Bab 20 - Dibenci? -
Pagi ini kepalaku dibuat pusing setelah dosen memberi tugas pribadi yang harus selesai dalam 30 menit, tugasnya adalah mencari sebuah artikel dan setelahnya kami harus menjelaskannya di depan. Tentu hal tersebut begitu berat, apalagi waktu yang diberikan cukup singkat.
Artikel yang aku ambil mengenai penggunaan rokok, setelah selesai menulis artikel tersebut di buku. Aku kemudian kembali mencari-cari artikel yang serupa dan aku mencoba untuk memahami pembahasannya yang cukup ringan. Namun, tidak membuatku lega.

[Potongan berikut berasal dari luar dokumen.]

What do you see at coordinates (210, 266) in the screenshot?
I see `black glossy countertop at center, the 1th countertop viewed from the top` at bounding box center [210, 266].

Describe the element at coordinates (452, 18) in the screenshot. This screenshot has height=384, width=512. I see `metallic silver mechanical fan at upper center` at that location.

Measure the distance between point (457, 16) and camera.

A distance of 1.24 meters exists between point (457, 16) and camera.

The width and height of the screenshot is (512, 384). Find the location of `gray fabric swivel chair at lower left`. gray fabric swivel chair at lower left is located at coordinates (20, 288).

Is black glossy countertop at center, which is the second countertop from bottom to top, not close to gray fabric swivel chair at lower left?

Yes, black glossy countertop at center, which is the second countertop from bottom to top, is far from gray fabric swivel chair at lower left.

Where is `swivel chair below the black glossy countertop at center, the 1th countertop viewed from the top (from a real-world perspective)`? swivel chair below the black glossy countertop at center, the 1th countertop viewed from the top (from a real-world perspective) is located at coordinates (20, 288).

Dosen pria di depan kelas kemudian berdiri dari duduknya, dosen tersebut bernama Pak Ilham. Yang aku tau bahwa beliau adalah salah satu dosen terlama di fakultasku. Jelas saja Pak Ilham terlihat cukup tua, rambutnya pun sudah penuh berwarna putih.
"Ayo, siapa yang berani ke depan dan menjelaskan artikelnya?" tanya Pak Ilham yang membuat kami semua saling bertatapan satu sama lain.
Teman-teman priaku yang tepat duduk di barisan pertama kemudian menoleh ke arahku. Semuanya, empat-empatnya. Mereka sepertinya tengah mengerjaiku dan benar saja, mereka langsung meneriakkan namaku secara bersamaan.
"Deena Karina, Pak. Dia sudah siap."
Aku memaksa senyum di wajahku dan menahan tanganku untuk memukul mereka semua, Pak Ilham yang sebelumnya melihat ke baris yang lain kemudian memindahkan pandangannya kepadaku. Dosen tersebut juga berjalan mendekat ke arahku. Tentu aku sangat gugup sekarang.
"Silahkan, Deena," ucap Pak Ilham sembari kembali ke kursinya.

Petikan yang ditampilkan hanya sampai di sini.